# The fixed subalgebra of a finitely generated algebra

Let $k$ be a field, $A$ a finitely generated $k$-algebra, put $A^{G}:=\{a \in A \mid g(a)=a ~ \mbox{for all}~g \in G\}$, where $G$ is a finite group of automorphisms of $A$. If

(1) the order of $G$ is not divisible by the characteristic of $k$,

then $A^{G}$ is a finitely generated $k$-algebra.

I saw this statement in I. R. Safarevich's Basic Algebraic Geometry. But I don't know where (1) is used. In in Atiyah Macdonald's Commutative Algebra (exercise 5 of Chapter 7), Condition (1) is omitted.

I wonder what the correct statement is.

• Thanks. Pierre-Yves Gaillard – Sang Cheol Lee Sep 26 '11 at 1:40

## 3 Answers

The condition on the characteristic is not necessary (nor is the condition that $k$ be a field, though it should be noetherian); see for instance Corollary 1.19 of http://people.fas.harvard.edu/~amathew/chgraded.pdf

Essentially, the point is that $A$ will be integral over $A^G$, and $A^G$ is "sandwiched" between $k, A^G, A$. From these facts, the result is not too complicated to prove.

The result that I only know under conditions on the characteristic is the strengthening to the case of $G$ a reductive algebraic group, acting (algebraically) on a finitely generated $k$-algebra: then $k$ is required to be of characteristic zero. The reason is that the proof uses semisimplicity of the category of $G$-representations, which is only true in characteristic zero.

Indeed the result is true with no restrictions on the characteristic: see $\S 14.6$, Theorem 339 of my commutative algebra notes. As I mention there, the result was first proved by Hilbert in characteristic zero and then in 1928 by Emmy Noether in arbitrary characteristic.

As pointed out above, we don't need $$k$$ to be a field; nor do we need $$|G|$$ to be invertible in $$k$$. Let $$A=k[a_1,\ldots, a_m]$$, and notice $$a_i$$ satisfies the polynomial $$\prod_{g\in G}(X-g(a_i))\in A^G[X]$$. Taking all of these coefficients, as $$i$$ varies from 1 to $$m$$, gives us $$m|G|$$ elements which generate a $$k$$-algebra $$Y$$. Clearly $$Y\subset A^G$$ and $$Y$$ is finitely generated as a $$k$$-algebra, thus by Hilbert's Basis Theorem, $$Y$$ is Noetherian. We have $$k\subset Y\subset A^G\subset A$$.
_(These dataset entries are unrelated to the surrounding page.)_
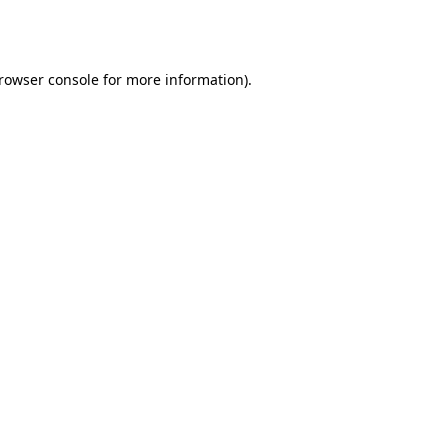
rowser console
for more information).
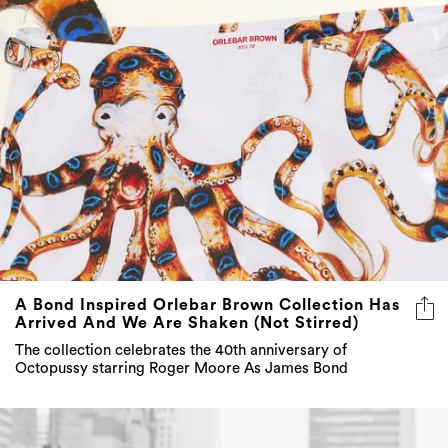
A Bond Inspired Orlebar Brown Collection Has
Arrived And We Are Shaken (Not Stirred)
The collection celebrates the 40th anniversary of
Octopussy starring Roger Moore As James Bond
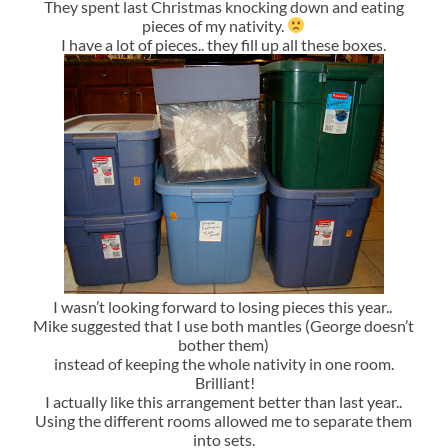
They spent last Christmas knocking down and eating
pieces of my nativity.
I have a lot of pieces.. they fill up all these boxes.
I wasn’t looking forward to losing pieces this year..
Mike suggested that I use both mantles (George doesn’t
bother them)
instead of keeping the whole nativity in one room.
Brilliant!
I actually like this arrangement better than last year..
Using the different rooms allowed me to separate them
into sets.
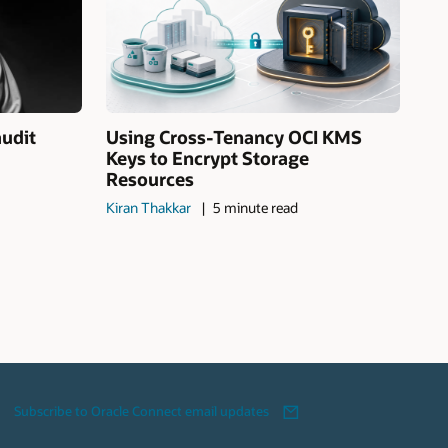
audit
Using Cross-Tenancy OCI KMS
Keys to Encrypt Storage
Resources
Kiran Thakkar
5 minute read
Subscribe to Oracle Connect email updates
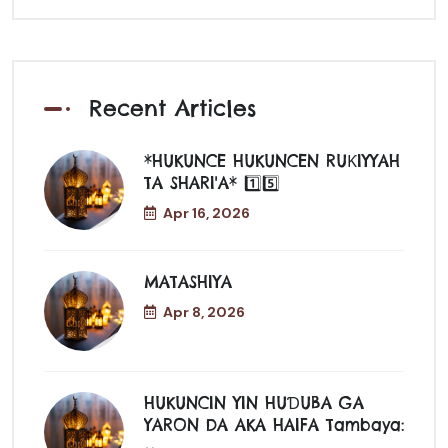
Recent Articles
*HUKUNCE HUKUNCEN RUƘIYYAH
TA SHARI'A* 1️⃣5️⃣
Apr 16, 2026
MATASHIYA
Apr 8, 2026
HUKUNCIN YIN HUƊUBA GA
YARON DA AKA HAIFA Tambaya:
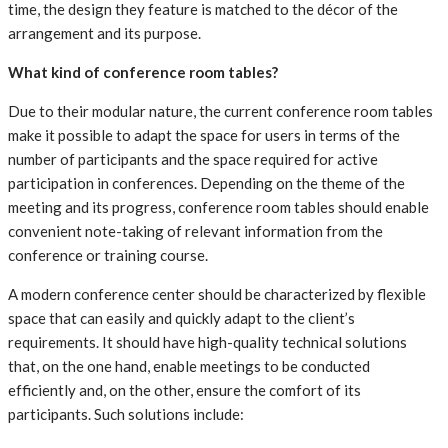
time, the design they feature is matched to the décor of the
arrangement and its purpose.
What kind of conference room tables?
Due to their modular nature, the current conference room tables
make it possible to adapt the space for users in terms of the
number of participants and the space required for active
participation in conferences. Depending on the theme of the
meeting and its progress, conference room tables should enable
convenient note-taking of relevant information from the
conference or training course.
A modern conference center should be characterized by flexible
space that can easily and quickly adapt to the client’s
requirements. It should have high-quality technical solutions
that, on the one hand, enable meetings to be conducted
efficiently and, on the other, ensure the comfort of its
participants. Such solutions include:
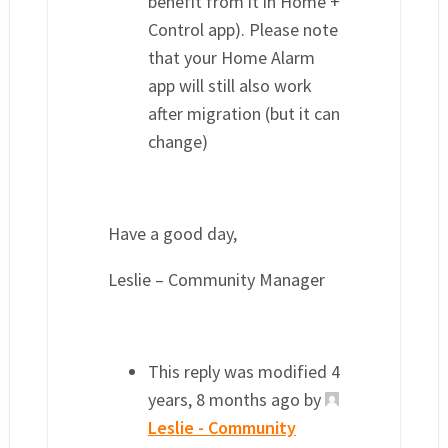
benefit from it in Home +
Control app). Please note
that your Home Alarm
app will still also work
after migration (but it can
change)
Have a good day,
Leslie – Community Manager
This reply was modified 4
years, 8 months ago by
Leslie - Community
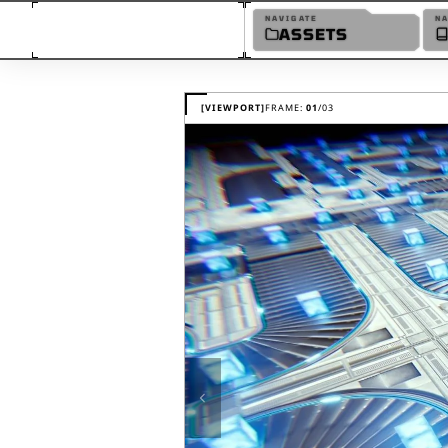
NAVIGATE
N
ASSETS
MaxKill Studios Realistic Sc
[VIEWPORT]
FRAME:
01
/
03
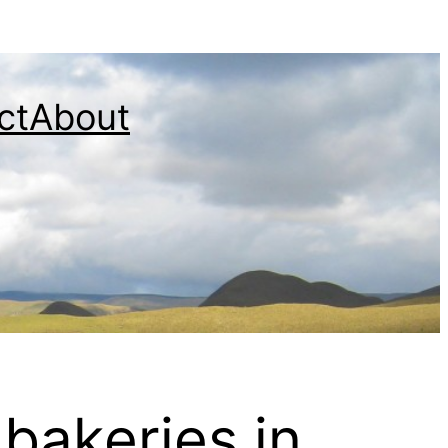
ct
About
bakeries in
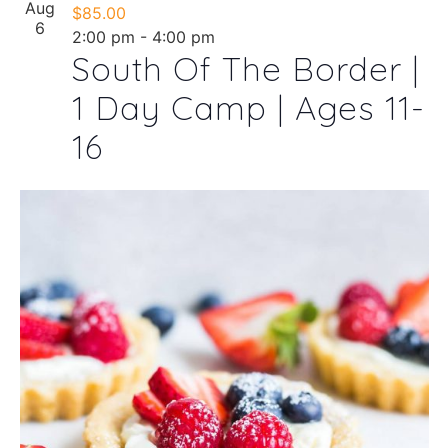
Aug
$85.00
6
2:00 pm
-
4:00 pm
South Of The Border |
1 Day Camp | Ages 11-
16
Now, $$A$$ is a finitely generated integral $$Y$$-algebra, because all the $$a_i$$ are integral over $$Y$$, and is thus a finitely generated module over $$Y$$. (This is a general fact that can be easily proven by induction on the number of generators needed to display $$A$$ as a $$Y$$-algebra). Since $$Y$$ is Noetherian this implies $$A^G$$ is also a finitely generated $$Y$$-module.

Finally, $$A^G$$ is a finitely generated module over a finitely generated $$k$$-algebra and is thus itself a finitely generated $$k$$-algebra, as desired.